You have to decide which databases you will use in your literature search. To limit location bias, you have to use more than one database. Make an informed choice! In this module we list some database features you can take into account.

There are different types of literature databases:

  • Abstracting & indexing databases (A&I) provide metadata and abstracts. The metadata includes the title, author(s), date of publication, journal title, volume and issue, page numbers, keywords, DOI, etc.
    • Discipline specific databases, such as PsycINFO, Philosopher's Index, Sociologial Abstracts and Business Source Premier, offer extra search tools, for example a thesaurus. The journals (some databases even select at the article level!) indexed in these databases are selected carefully, based on selection criteria.
      These databases may be available via different vendors/platforms.
    • Multidisciplinary databases, such as Scopus and Web of Science, index academic journals from all disciplines, ranging from astronomy to zoology. These will help you find relevant articles in journals outside your own discipline, but non-relevant results are hard to avoid. Both Scopus and Web of Science are citation databases, which means that they track citations: you can see if an article is cited in other papers in the database and by which authors.
      JSTOR also offers access to journals from different disciplines, but be aware that this database has an archive function - for most journals you can’t access or search the most recently published volumes.
  • Publishers databases, such as ScienceDirect (Elsevier), SpringerLink and Wiley Online Library, are limited to publications from a particular publisher. Therefore they are not suitable for a literature search for a review. But of course, you will use these databases to retrieve the full text of articles.

The Checklist Selecting Databases provides an overview of features you have to take into account when choosing the databases to use for your literature review.

What about Google Scholar?

Google Scholar indexes websites with scholarly articles – including websites of academic publishers, university repositories and personal websites of researchers. A major difference between Google Scholar and A&I databases is that Google Scholar doesn’t provide information about the indexed websites or journals. It’s hard to check if a particular journal is indexed cover-to-cover in Google Scholar. Google Scholar gives no definition of ‘scholarly’. Amongst the scholarly results you might get results from predatory publishers and papers written by students.
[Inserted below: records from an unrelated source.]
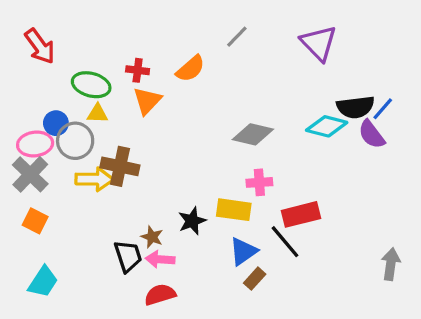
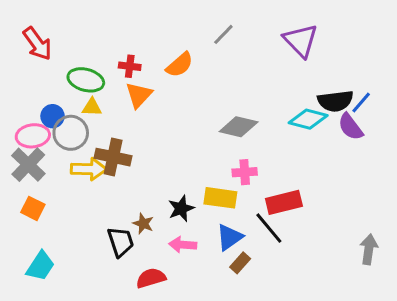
pink arrow: (160, 259) -> (183, 245), moved

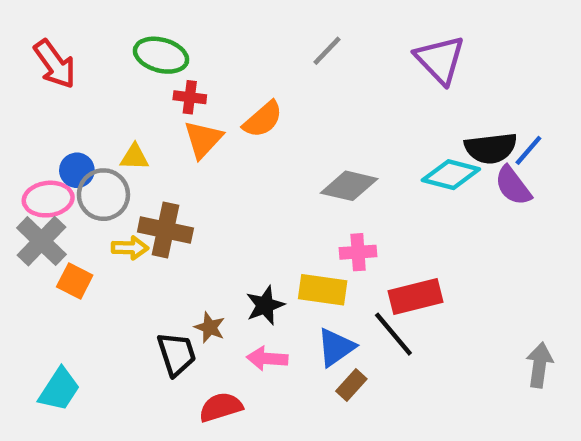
orange semicircle: (180, 65) -> (263, 119), moved
green ellipse: (86, 80) -> (161, 55), moved
yellow arrow: (89, 169) -> (130, 248), size x0.7
orange square: (33, 208) -> (75, 281), moved

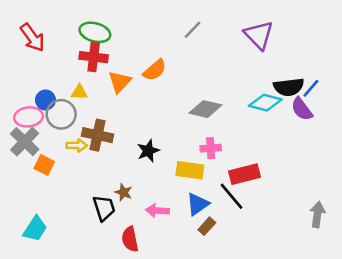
red cross: (190, 97) -> (94, 57), moved, size x1.5
black star: (265, 305) -> (148, 151), moved
red semicircle: (221, 407) -> (130, 239), turned -85

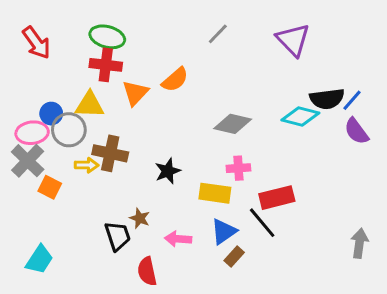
yellow triangle: (79, 92) -> (90, 105), size x1.5
purple semicircle: (302, 109) -> (356, 131), moved

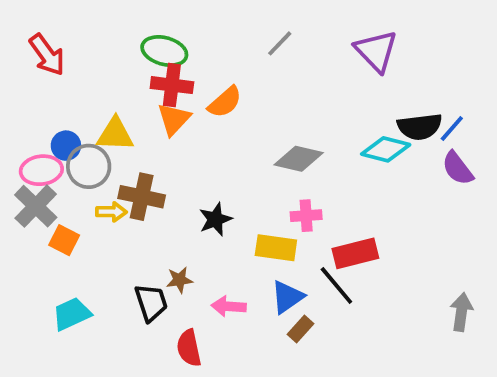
green ellipse: (107, 37) -> (164, 51), moved
red cross: (106, 65) -> (172, 85), moved
brown star: (140, 218) -> (179, 280), turned -30
cyan trapezoid: (39, 260) -> (72, 314), moved, turned -148

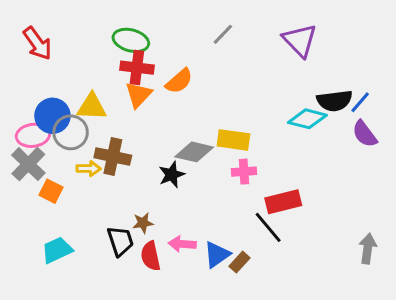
blue circle: (66, 146) -> (52, 116), size x1.5
gray diamond: (299, 159) -> (194, 152), moved
yellow rectangle: (276, 248) -> (233, 140), moved
blue triangle: (287, 297) -> (217, 255), moved
red semicircle: (189, 348) -> (150, 256), moved

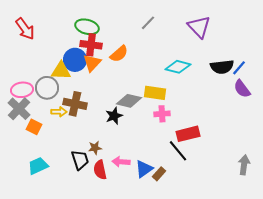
blue circle: (52, 116) -> (75, 60), moved
cyan diamond: (307, 119) -> (178, 67), moved

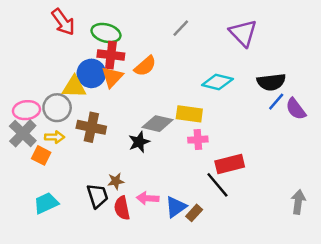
red arrow: (25, 29) -> (63, 22), moved
blue line: (239, 68) -> (276, 102), moved
yellow arrow: (59, 112) -> (55, 137), moved

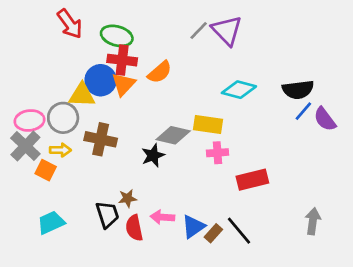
purple triangle: (243, 33) -> (227, 31), moved
black line: (217, 185) -> (239, 231), moved
gray arrow: (298, 202) -> (313, 221), moved

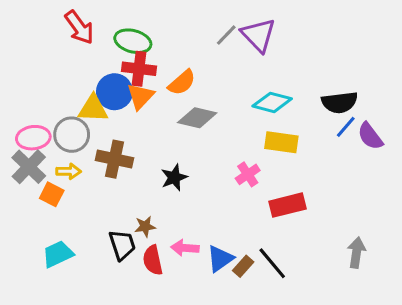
yellow rectangle: (208, 125) -> (281, 142), moved
gray diamond: (173, 135) -> (197, 118), moved
pink cross: (217, 153) -> (248, 174), turned -30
When you use Google Scholar for a search for your literature review, be aware that it can be hard to perform a structured, repeatable search:

  • the advanced search options and filter options are limited
  • you can't combine two search queries afterwards
  • you can enter up to 256 characters in the search box of Google Scholar - if you want to include synonyms of search terms you often need more characters
  • Google Scholar limits the results of any search query to 1000 papers, irrespectible of the number on top of the search results
  • the information shown in the search results of Google Scholar can be very limited
  • the metadata of articles (for example the publication year) can be incorrect, due to parsing errors
  • specific journals or publishers might not be indexed by Google Scholar, due to technical reasons.

Google Scholar is a great tool for locating articles you know the titles of. In the Scholar settings you can add a Library link to the Erasmus University Library (see the module Get the most out of Google Scholar) then follow the FULL-TEXT @ EUR links to the published version of an article in the EUR Library collection. 

TIP: Publish or Perish (also called PoP) is software used for citation analysis, based on Google Scholar citation data. The general citation search in Publish or Perish allows you to perform an Advanced Scholar Search query and analyse its results. The advantage is the presentation of the results: you can sort by author, year, times cited, publication and publisher. The abstract is not shown. It's possible to export the output, for example to Excel.